IT specialist and author of ITIL trainings Michael Scarborough emphasizes that the following relationship has been established between the terms: problem - cause, incident - effect.
The second difference, according to Michael, is that the incident can only be resolved for a certain amount of time. When we say “resolved the incident,” it means that we have temporarily restored some service (for 10 years or only for 1 minute). That is, it is very likely that a similar situation will happen again in the future.
The problem, however, is the cause of incidents. ITSM expert Professor P. Ross S. Wise believes that the first sign of a problem is the "why" question you ask yourself.
Let's take a look at the examples provided by Hornbill Marketing Director Peter Summers.
Incident: The user calls the support service and reports that he cannot print the document. The technician who accepts the call discovers that the specified file caused an error in the print queue. To continue working, the specialist suggests the user to temporarily use the printer in the neighboring office.
Problem: A printer incident is a symptom of a global problem. This user is the first of many to call support today. Let's say it was possible to establish that the cause of the incidents was the update of the office software last night. If the update bugs are fixed, the problem will be resolved and there will be no more print failures for this reason.
For clarity, let's take a more mundane example. You are driving a car and its wheel burst. This is an incident because the puncture ruined your plans: you have to stop to change the wheel. In this case, the incident is settled. But now you have a problem - you are driving a spare wheel. To fix the problem, you need to patch the tire.
Another example: you are riding bald tires - this is a problem. If you continue to ignore it, the likelihood of an accident will increase, the tire will probably burst.
To make it easier to differentiate between the two terms, Philip Yuson, CEO of Concept Solutions Corporation, recommends asking the following questions:
If you answered yes to one of these questions, you are most likely experiencing an incident.
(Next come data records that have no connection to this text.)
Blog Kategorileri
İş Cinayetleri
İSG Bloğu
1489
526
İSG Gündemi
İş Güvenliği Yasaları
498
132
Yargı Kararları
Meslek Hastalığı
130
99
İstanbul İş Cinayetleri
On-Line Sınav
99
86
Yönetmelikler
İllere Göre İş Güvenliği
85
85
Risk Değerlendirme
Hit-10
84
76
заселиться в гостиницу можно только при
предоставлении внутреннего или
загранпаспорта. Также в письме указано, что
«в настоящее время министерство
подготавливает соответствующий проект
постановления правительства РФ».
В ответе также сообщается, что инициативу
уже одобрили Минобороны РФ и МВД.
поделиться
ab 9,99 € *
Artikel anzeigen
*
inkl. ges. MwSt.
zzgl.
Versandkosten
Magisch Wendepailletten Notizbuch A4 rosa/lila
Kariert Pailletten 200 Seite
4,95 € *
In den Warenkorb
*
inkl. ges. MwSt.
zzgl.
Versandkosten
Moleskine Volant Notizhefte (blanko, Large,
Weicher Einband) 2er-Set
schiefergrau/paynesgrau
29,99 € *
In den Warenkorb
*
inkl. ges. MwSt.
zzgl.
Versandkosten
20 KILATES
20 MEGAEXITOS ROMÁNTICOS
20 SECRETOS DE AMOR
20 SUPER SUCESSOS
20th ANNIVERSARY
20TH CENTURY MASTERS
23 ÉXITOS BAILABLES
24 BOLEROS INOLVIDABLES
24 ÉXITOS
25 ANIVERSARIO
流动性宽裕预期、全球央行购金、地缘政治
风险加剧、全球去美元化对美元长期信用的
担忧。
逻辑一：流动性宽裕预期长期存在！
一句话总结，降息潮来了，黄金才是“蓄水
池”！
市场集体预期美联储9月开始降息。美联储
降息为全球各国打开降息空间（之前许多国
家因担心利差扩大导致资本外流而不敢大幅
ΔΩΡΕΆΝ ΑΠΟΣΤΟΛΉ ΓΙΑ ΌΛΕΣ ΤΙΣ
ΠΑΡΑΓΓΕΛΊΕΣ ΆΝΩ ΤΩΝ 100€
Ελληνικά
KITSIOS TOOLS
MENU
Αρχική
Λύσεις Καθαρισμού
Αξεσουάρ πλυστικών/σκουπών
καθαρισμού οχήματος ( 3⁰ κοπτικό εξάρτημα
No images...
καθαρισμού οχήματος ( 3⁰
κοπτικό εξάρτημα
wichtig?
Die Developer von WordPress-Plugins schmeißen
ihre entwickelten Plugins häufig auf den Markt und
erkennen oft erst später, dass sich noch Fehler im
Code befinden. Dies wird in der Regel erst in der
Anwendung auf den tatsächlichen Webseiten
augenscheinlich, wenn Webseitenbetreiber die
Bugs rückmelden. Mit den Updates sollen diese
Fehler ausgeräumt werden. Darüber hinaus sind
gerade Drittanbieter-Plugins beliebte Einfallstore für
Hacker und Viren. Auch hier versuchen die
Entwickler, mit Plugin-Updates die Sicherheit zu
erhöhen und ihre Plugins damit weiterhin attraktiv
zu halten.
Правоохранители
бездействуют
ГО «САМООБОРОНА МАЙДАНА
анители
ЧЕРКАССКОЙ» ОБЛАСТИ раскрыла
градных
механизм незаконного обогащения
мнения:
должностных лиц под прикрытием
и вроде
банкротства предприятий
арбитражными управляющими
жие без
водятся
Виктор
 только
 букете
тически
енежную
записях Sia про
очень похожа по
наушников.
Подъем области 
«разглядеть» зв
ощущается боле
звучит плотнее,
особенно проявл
An incident is an unplanned interruption or degradation of the quality of an IT service. A CI failure that has not yet affected the service is also an incident, such as the failure of one disk from a mirroring array.
In some cases, an incident can go unnoticed by users, while in others it can have a significant financial, reputational and other negative impact on the business. If the incident did occur, then it is necessary to minimize its negative impact.
How can I do this? In one case - to "fix" as quickly as possible, in the other - to restore the most important functions in the shortest possible time, in the third - to apply a workaround, etc.
Workaround - Reducing or eliminating the impact of an incident or problem for which full resolution is not currently available.
As a rule, the activities of IT departments related to resolving incidents have a significant impact on the perception of IT by users in general. In order to effectively manage these activities, an appropriate course of action must be defined. In accordance with ITIL recommendations, an incident management process should be built for this.
Incident Management is the process responsible for managing the lifecycle of all incidents. Incident management ensures that the business impact is minimized and the service is restored to normal operation in the fastest possible way.